Aujourd'hui, avec cette crise sanitaire, je vois des chrétiens sur les réseaux sociaux avec des idées tellement arrêtées sur des sujets dont la Bible ne donne pas de réponses explicites, que je me pose des questions. Se pourraient-ils que certains d'entre nous, moi le premier, je sois en train de faire sincèrement des choses que Dieu ne nous a pas demandés ? En tant qu'église, est-ce que nous ne sommes pas en train de nous perdre dans des choses qui ne correspondent pas à la volonté de Dieu ? Nous pouvons le faire sincèrement et avec conviction, mais l'expérience de Saul de Tarse nous montre que la sincérité ne suffit pas. Il nous faut donc aujourd'hui de manière et collective chercher la fac et la volonté de Dieu.
Nous vivons une crise sans précédent. Une crise dans laquelle l'Eglise doit continuer à jouer son rôle. Cette crise demande sûrement que nous sortions de nos sentiers battus, que nous nous adaptions, que nous changions nos méthodes et notre manière de concevoir nos programmes, notre vivre ensemble. Ne soyons pas comme Saul de Tarse fermé à toute nouveauté, à toute évolution. Ne refusons pas de nous adapter simplement pour garder nos bonnes vieilles habitudes.
Dans ce temps particulier, ne soyons pas des Saul de Tarse, qui s'embarquent dans une sincérité toute enfantine et sans avoir consulté Dieu, dans des projets et actions que Dieu ne nous a pas demandé et qui font plus de mal que de bien à l'œuvre de Dieu. Ne soyons pas des Saul de Tarse qui, aveuglés par leurs propres perceptions ou la peur de perdre leurs habitudes, ne se rendent pas compte qu'ils ne font pas l'œuvre de Dieu.

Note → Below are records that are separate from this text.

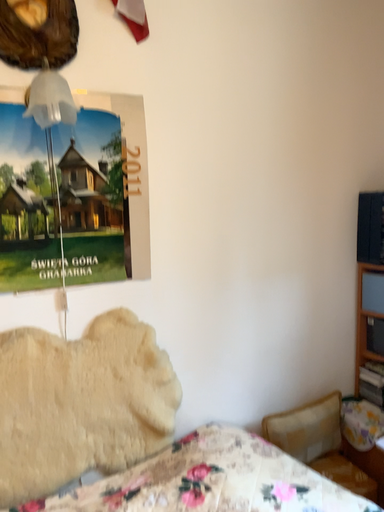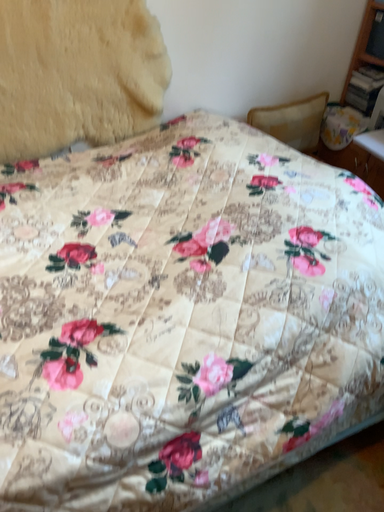 Question: How did the camera likely rotate when shooting the video?

Choices:
 (A) rotated downward
 (B) rotated upward

Answer: (A) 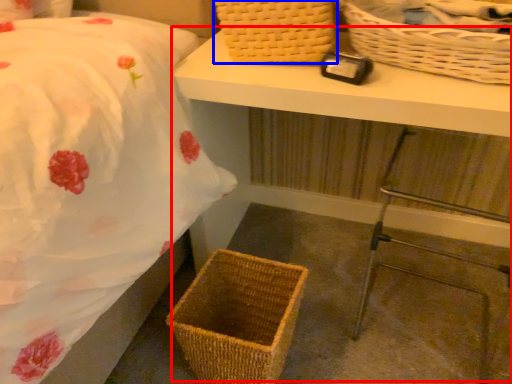 Question: Which object is closer to the camera taking this photo, table (highlighted by a red box) or picnic basket (highlighted by a blue box)?

Choices:
 (A) table
 (B) picnic basket

Answer: (A) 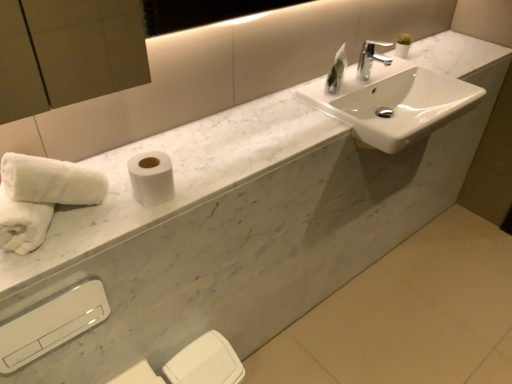 Question: Is white glossy sink at upper right taller than white glossy hand dryer at lower left?

Choices:
 (A) no
 (B) yes

Answer: (A)

Question: Considering the relative positions of white glossy sink at upper right and white glossy hand dryer at lower left in the image provided, is white glossy sink at upper right to the right of white glossy hand dryer at lower left from the viewer's perspective?

Choices:
 (A) no
 (B) yes

Answer: (B)

Question: Can you confirm if white glossy sink at upper right is wider than white glossy hand dryer at lower left?

Choices:
 (A) no
 (B) yes

Answer: (B)

Question: Does white glossy sink at upper right appear on the left side of white glossy hand dryer at lower left?

Choices:
 (A) no
 (B) yes

Answer: (A)

Question: Does white glossy sink at upper right touch white glossy hand dryer at lower left?

Choices:
 (A) no
 (B) yes

Answer: (A)

Question: Is white glossy sink at upper right positioned far away from white glossy hand dryer at lower left?

Choices:
 (A) no
 (B) yes

Answer: (B)

Question: Is white glossy hand dryer at lower left shorter than white fluffy towels at lower left?

Choices:
 (A) yes
 (B) no

Answer: (B)

Question: Is white glossy hand dryer at lower left next to white fluffy towels at lower left?

Choices:
 (A) no
 (B) yes

Answer: (A)

Question: Is white glossy hand dryer at lower left not inside white fluffy towels at lower left?

Choices:
 (A) yes
 (B) no

Answer: (A)

Question: From the image's perspective, is white glossy hand dryer at lower left above white fluffy towels at lower left?

Choices:
 (A) yes
 (B) no

Answer: (B)

Question: Is white glossy hand dryer at lower left thinner than white fluffy towels at lower left?

Choices:
 (A) yes
 (B) no

Answer: (A)

Question: Does white glossy hand dryer at lower left have a larger size compared to white fluffy towels at lower left?

Choices:
 (A) yes
 (B) no

Answer: (B)

Question: Is green glass vase at upper center bigger than white matte toilet paper at lower center, the 2th toilet paper viewed from the top?

Choices:
 (A) no
 (B) yes

Answer: (A) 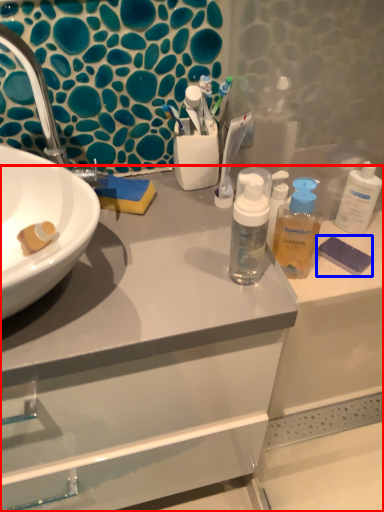 Question: Which object is further to the camera taking this photo, bathroom cabinet (highlighted by a red box) or soap (highlighted by a blue box)?

Choices:
 (A) bathroom cabinet
 (B) soap

Answer: (B) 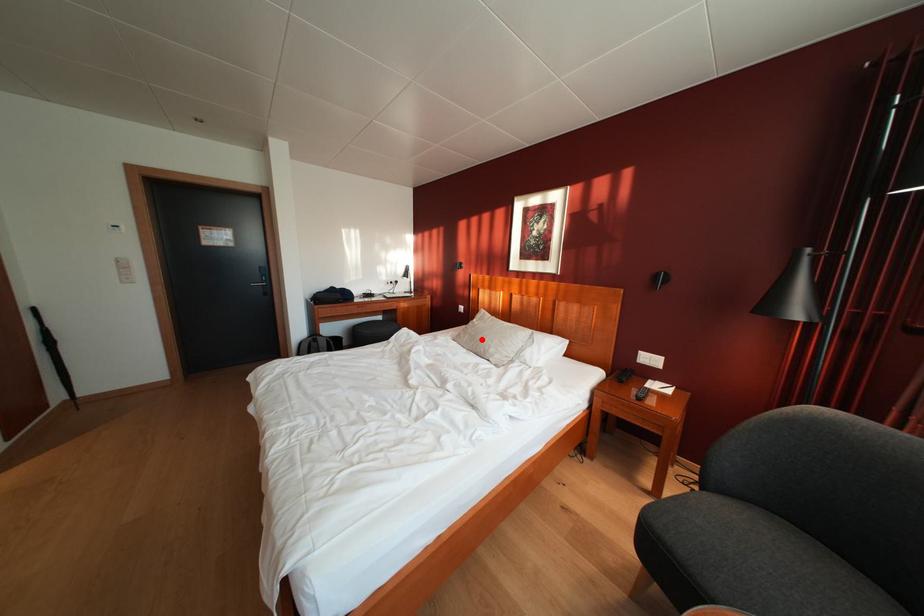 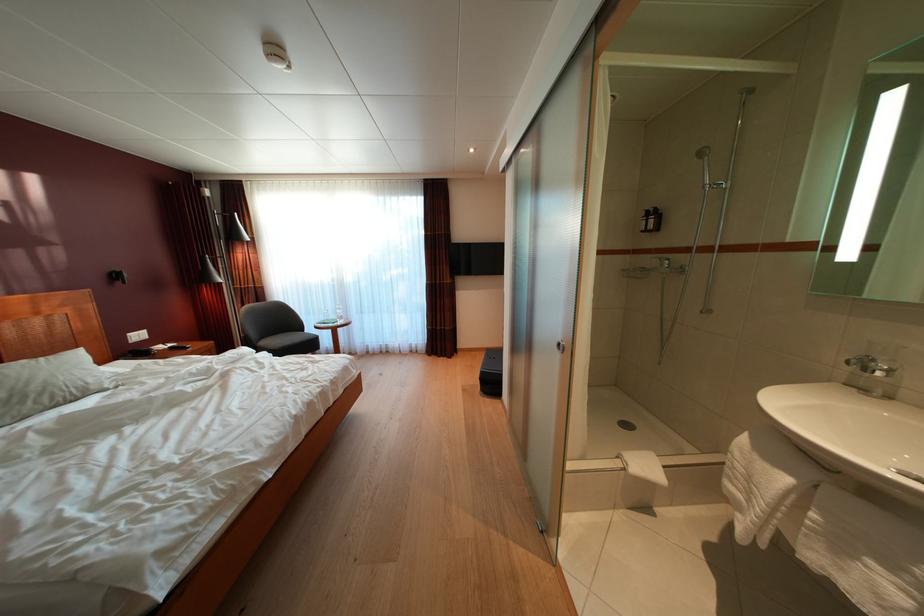 Question: I am providing you with two images of the same scene from different viewpoints. A red point is shown in image1. For the corresponding object point in image2, is it positioned nearer or farther from the camera?

Choices:
 (A) Nearer
 (B) Farther

Answer: (A) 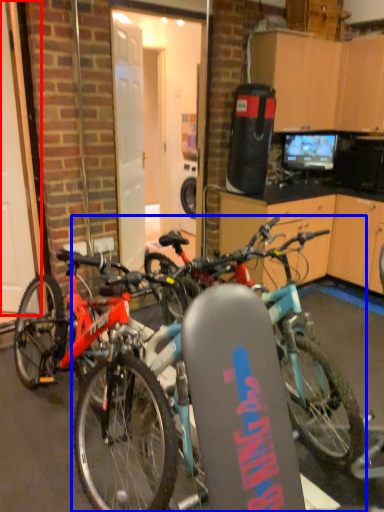 Question: Which object is closer to the camera taking this photo, garage door (highlighted by a red box) or bicycle (highlighted by a blue box)?

Choices:
 (A) garage door
 (B) bicycle

Answer: (B) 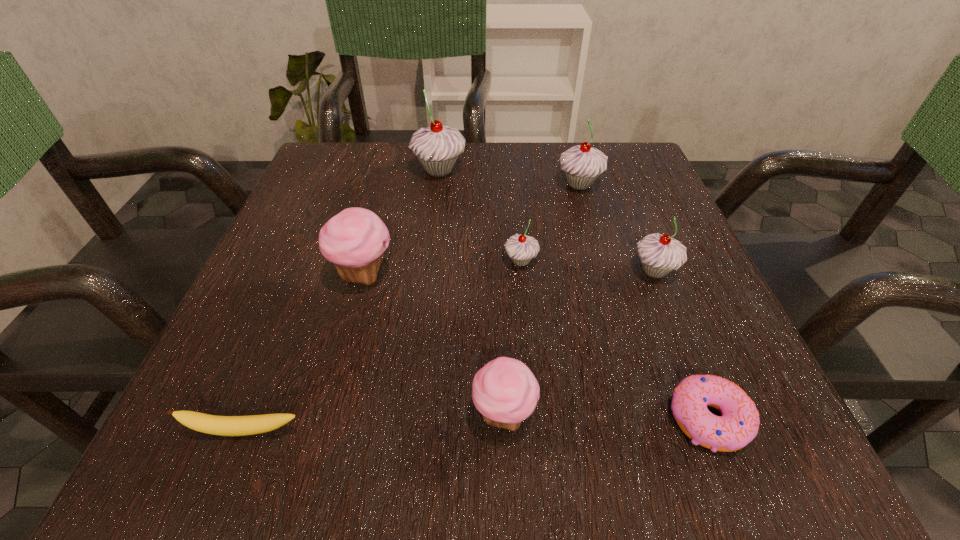 Locate an element on the screen. The height and width of the screenshot is (540, 960). the leftmost gray cupcake is located at coordinates (437, 147).

This screenshot has width=960, height=540. What are the coordinates of `the biggest gray cupcake` in the screenshot? It's located at (437, 147).

Locate an element on the screen. the second tallest object is located at coordinates (581, 164).

Image resolution: width=960 pixels, height=540 pixels. I want to click on the second tallest cupcake, so click(x=581, y=164).

Where is `the bigger pink cupcake`? This screenshot has height=540, width=960. the bigger pink cupcake is located at coordinates point(355,239).

Identify the location of the farther pink cupcake. This screenshot has height=540, width=960. (355, 239).

Locate an element on the screen. Image resolution: width=960 pixels, height=540 pixels. the rightmost gray cupcake is located at coordinates (659, 254).

The width and height of the screenshot is (960, 540). In order to click on the rightmost cupcake in this screenshot , I will do `click(659, 254)`.

Locate an element on the screen. Image resolution: width=960 pixels, height=540 pixels. the second gray cupcake from left to right is located at coordinates (521, 249).

Where is `the smaller pink cupcake`? the smaller pink cupcake is located at coordinates (505, 391).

Que Dieu me préserve de l'attitude de Saul de Tarse! Que Dieu m'aide à repousser l'idée que je sais tellement plus que les autres que je n'ai pas besoin de leurs conseils ! Que Dieu m'aide à ne pas considérer seulement mes idées comme étant les meilleures et à toujours le consulter dans toutes les décisions que je prends. Que, comme Paul, je sois toujours à la recherche du baptême quotidien du Saint-Esprit! Que le Seigneur m'aide à ne pas m'appuyer sur ma seule perception de son œuvre et à prendre conscience que l'unité est primordiale pou terminer la mission!